Exercise goal. Retype the lines below exactly, but only those from the line that has "מלון דירות סקיי אפרטמנטס וינה" through the line that has "используются на многих". Omit every picture.

Data extract.
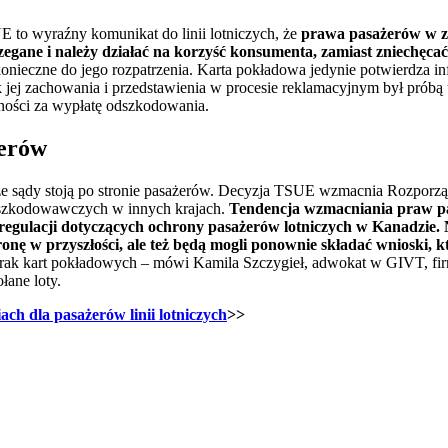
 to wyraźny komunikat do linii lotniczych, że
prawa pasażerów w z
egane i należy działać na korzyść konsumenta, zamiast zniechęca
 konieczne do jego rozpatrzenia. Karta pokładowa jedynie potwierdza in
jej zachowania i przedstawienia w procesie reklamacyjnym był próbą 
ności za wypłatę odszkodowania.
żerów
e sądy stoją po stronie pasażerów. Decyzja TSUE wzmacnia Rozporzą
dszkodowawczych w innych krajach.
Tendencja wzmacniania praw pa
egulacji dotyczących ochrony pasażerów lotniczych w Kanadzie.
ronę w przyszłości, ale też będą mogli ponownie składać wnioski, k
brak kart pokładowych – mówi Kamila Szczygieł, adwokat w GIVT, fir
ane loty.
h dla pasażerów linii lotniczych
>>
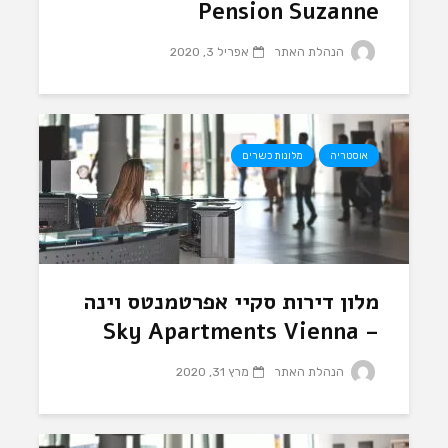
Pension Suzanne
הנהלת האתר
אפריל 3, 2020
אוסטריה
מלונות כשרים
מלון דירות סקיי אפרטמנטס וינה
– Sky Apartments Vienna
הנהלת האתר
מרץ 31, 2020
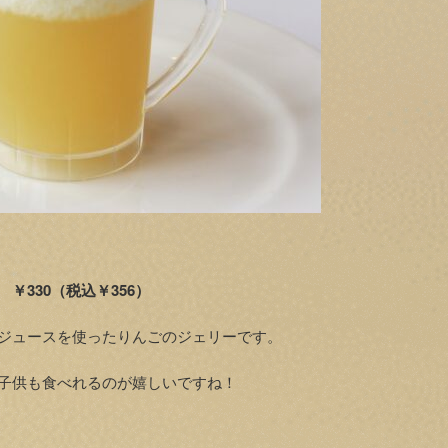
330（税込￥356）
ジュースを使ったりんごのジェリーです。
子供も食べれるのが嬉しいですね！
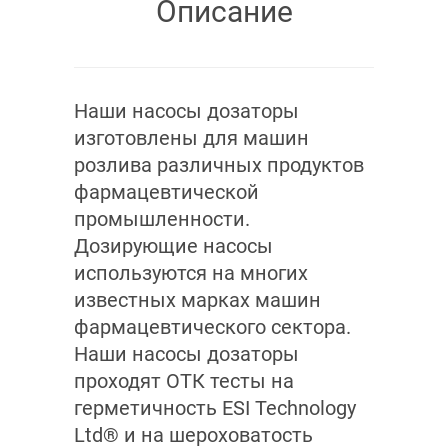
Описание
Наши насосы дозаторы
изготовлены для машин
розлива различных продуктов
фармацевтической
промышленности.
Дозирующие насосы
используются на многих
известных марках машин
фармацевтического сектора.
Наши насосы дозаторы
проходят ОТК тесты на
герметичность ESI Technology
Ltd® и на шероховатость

==

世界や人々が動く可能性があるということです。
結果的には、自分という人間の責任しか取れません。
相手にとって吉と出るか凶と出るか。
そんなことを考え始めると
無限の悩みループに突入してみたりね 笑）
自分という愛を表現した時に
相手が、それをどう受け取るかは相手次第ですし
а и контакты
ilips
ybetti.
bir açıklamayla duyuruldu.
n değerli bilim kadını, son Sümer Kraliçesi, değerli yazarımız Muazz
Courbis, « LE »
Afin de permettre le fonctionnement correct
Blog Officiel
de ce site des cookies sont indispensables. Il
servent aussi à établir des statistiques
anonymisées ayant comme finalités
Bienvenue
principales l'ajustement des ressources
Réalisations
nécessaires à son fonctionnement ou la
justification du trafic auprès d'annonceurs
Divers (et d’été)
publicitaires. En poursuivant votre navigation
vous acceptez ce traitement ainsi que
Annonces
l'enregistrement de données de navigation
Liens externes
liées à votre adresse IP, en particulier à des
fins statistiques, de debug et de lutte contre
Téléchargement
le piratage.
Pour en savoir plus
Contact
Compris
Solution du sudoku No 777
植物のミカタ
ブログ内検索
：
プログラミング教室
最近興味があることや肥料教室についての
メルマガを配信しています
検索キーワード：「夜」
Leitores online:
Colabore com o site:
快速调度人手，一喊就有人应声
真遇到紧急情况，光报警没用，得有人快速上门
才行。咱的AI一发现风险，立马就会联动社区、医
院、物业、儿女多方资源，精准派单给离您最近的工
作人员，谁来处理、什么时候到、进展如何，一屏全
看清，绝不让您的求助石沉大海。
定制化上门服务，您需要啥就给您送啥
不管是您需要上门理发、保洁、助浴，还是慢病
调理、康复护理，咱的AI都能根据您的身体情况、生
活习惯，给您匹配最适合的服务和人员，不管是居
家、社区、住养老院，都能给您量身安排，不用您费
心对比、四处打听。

Reply.
מלון דירות סקיי אפרטמנטס וינה
– Sky Apartments Vienna
הנהלת האתר
מרץ 31, 2020
330（税込￥356）
ジュースを使ったりんごのジェリーです。
子供も食べれるのが嬉しいですね！
Описание
Наши насосы дозаторы
изготовлены для машин
розлива различных продуктов
фармацевтической
промышленности.
Дозирующие насосы
используются на многих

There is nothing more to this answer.